Se a entrega final do gado era realizada via trem (assim como no jogo) os caminhos iniciais eram todos ao ar livre (a cavalo). Mesmo utilizando as trilhas conhecidas, os perigos sempre estariam rondando um rancheiro, ou seu vaqueiro condutor.

No tabuleiro do jogo podemos notar várias referências às dificuldades enfrentadas. Temos os perigos, que são divididos em: inundaçãoseca e desmoronamento. As travessias de rios eram sempre perigosas. Com a grande quantidade de gado que era levada, qualquer problema no rio poderia significar a perda de inúmeros pontos, digo animais.

Ainda, a região do Texas é delimitada por regiões de deserto e montanhas, tornando o caminho sempre inesperado. Um desmoronamento poderia fechar uma rota, uma debandada de gado no deserto poderia significar a morte.

O jogo também reflete a tensão vivida à época junto aos nativos, representados por cabanas azuis cabanas verdes. Não apenas o comércio era dificultoso, como ainda existiam tribos indígenas mais agressivas, sempre existindo o risco de conflito. Tudo isso somado à rivalidade dos outros rancheiros: quem contratará mais trabalhadores? Quem entregará primeiro?

Transportar gado nessa época não era uma tarefa fácil, nem mesmo cercada de beleza como nos filmes.

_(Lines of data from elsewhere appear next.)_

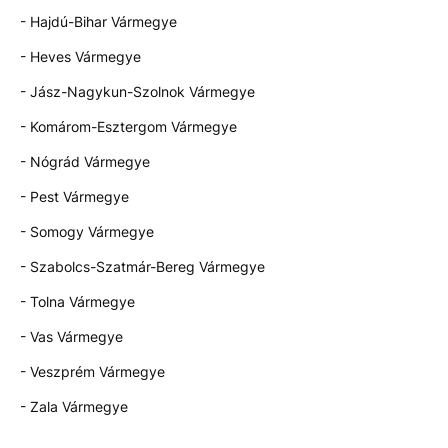
- Hajdú-Bihar Vármegye
- Heves Vármegye
- Jász-Nagykun-Szolnok Vármegye
- Komárom-Esztergom Vármegye
- Nógrád Vármegye
- Pest Vármegye
- Somogy Vármegye
- Szabolcs-Szatmár-Bereg Vármegye
- Tolna Vármegye
- Vas Vármegye
- Veszprém Vármegye
- Zala Vármegye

Imagine-se viajar por quase três meses transportando gado, com todas essas tensões, o sol, a escassez de água: um cenário nada agradável.

Considerações finais: um jogo profundo e divertido

Muitos caminhos históricos para a vitória

Impossível acrescentar algum comentário a esse jogo. Um dos melhores do ano, no alto dos principais rankings e extremamente divertido. Mas o jogo vai além. Alexander Pfister pega um tema batido e comum (o Oeste americano) e tira de lá um fato histórico relevante, importante e transforma isso em um ótimo jogo de tabuleiro.

As ações no jogo interagem com a história e ao mesmo tempo contam sobre ela. Saia do clichê de cowboy! Somos rancheiros, cheios de dilemas, preocupações, negócios e frustrações.

A interação entre os jogadores é muito parecido com a da época: estamos em uma corrida. Se o jogador para em uma ou várias construções, se usa mais ou menos seus trabalhadores, tudo isso vai pintando esse cenário de disparada.

Os perigos são muitos, mas se os superar, poderá dominá-los (ainda ganhando pontos ao final). Os nativos estão ali, esperando. Faça comércio no momento certo e lucre ou, deixe o momento passar e pague.

As cidades, mais do que pontos de vitória, concedem referências, imagens históricas dessa grande aventura que era a entrega de gado. O jogo é cíclico, ao final do tabuleiro você retorna para uma nova entrega e, assim também era a vida do rancheiro.

Great Western Trail tem tudo que um grande clássico precisa e muito mais.

Espero que tenham gostado deste novo imersão e, nos vemos na próxima terça-feira.

E para a próxima semana, vou deixar uma reflexão. Já ouvi falar de futuro distópico, mas de passado distópico não muito. Pressinto que isso vai acabar em guerra e foice. ;)

Sugestões ou críticas são sempre bem vindas. Abraços!